2019 ISAKOS Biennial Congress ePoster #1818
Biomechanical Comparison of Single- and Double-Row Repair Techniques for Acute Bony Bankart Lesions
Alexander Greenstein, MD, Rochester, NY UNITED STATES
Alexander Brown, MD, Rochester, NY UNITED STATES
Aaron Roberts, MD, Rochester, NY UNITED STATES
Raymond J. Kenney, MD, Rochester, NY UNITED STATES
Raymond Chen, MD, Rochester, NY UNITED STATES
Emma Knapp, BS, Rochester, NY UNITED STATES
Ilya Voloshin, MD, Rochester, NY UNITED STATES
University of Rochester, Rochester, NY, UNITED STATES
FDA Status Not Applicable
To examine the dynamic stability and ultimate displacement of single- vs double-row repair techniques for acute bony Bankart lesions
Single- and double-row arthroscopic reconstruction techniques for acute bony Bankart lesions have been described in the literature. Previous studies comparing single- and double-row reconstruction techniques have examined static forces required to displace the bony Bankart lesion. No studies, to date, have examined the dynamic stability and displacement. We hypothesize the double-row fixation technique would provide superior stability and decreased displacement of a simulated bony Bankart lesion throughout the healing process in a cadaveric model compared with single-row technique.
Testing was performed on 13 matched pairs of glenoids with simulated bony Bankart fractures with a defect width of 25% of the glenoid diameter. Half of the fractures were repaired with a double-row technique, while the contralateral glenoids were repaired with a single-row technique. To determine dynamic biomechanical stability and ultimate step-off of the repairs a 150N load and 2000 cycles of internal-external rotation at 1Hz was applied to specimens to simulate standard rehabilitation protocols. Toggle was quantified throughout cycling with a coordinate measuring machine. After cyclic loading, the fracture displacement was measured. 3D spatial measurements were calculated using MATLAB.

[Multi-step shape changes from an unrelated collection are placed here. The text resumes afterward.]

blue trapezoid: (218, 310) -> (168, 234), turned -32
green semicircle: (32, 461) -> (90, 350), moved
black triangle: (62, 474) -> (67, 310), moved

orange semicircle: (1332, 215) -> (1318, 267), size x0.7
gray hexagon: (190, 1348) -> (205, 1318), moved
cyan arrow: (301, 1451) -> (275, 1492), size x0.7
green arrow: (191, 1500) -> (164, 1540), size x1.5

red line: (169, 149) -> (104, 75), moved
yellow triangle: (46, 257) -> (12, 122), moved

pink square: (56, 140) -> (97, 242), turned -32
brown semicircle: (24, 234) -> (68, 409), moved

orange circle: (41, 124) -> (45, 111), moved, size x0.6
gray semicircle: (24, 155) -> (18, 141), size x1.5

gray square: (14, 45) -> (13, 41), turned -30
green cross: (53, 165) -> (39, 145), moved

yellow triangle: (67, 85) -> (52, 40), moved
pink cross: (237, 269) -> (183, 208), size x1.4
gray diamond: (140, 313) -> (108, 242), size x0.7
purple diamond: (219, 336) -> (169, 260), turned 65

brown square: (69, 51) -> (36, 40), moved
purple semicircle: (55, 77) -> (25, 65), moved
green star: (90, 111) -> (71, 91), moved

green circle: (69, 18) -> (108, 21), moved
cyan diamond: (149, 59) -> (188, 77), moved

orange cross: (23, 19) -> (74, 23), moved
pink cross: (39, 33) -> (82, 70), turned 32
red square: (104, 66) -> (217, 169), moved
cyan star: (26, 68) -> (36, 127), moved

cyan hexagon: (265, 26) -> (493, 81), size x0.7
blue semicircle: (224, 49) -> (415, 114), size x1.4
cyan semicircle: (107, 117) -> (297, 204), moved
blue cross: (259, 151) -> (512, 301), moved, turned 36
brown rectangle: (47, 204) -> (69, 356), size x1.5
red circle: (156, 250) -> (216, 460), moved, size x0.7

The double-row technique resulted in significantly (p=0.005) less displacement (mean=342.48 µm SD=300.64 µm) than single-row technique (mean=981.84 µm, SD=640.38 µm). Ultimate fracture displacement of double-row repair was significantly less (mean=792.23 µm, SD=333.85 µm, p=0.046) after simulated rehabilitation by internal-external rotation cycling compared to single-row repair (mean=1,267.38 µm, SD=640.38 µm).
The double-row fixation technique resulted in superior stability throughout simulated rehabilitation and decreased displacement following simulated rehabilitation in this cadaveric model.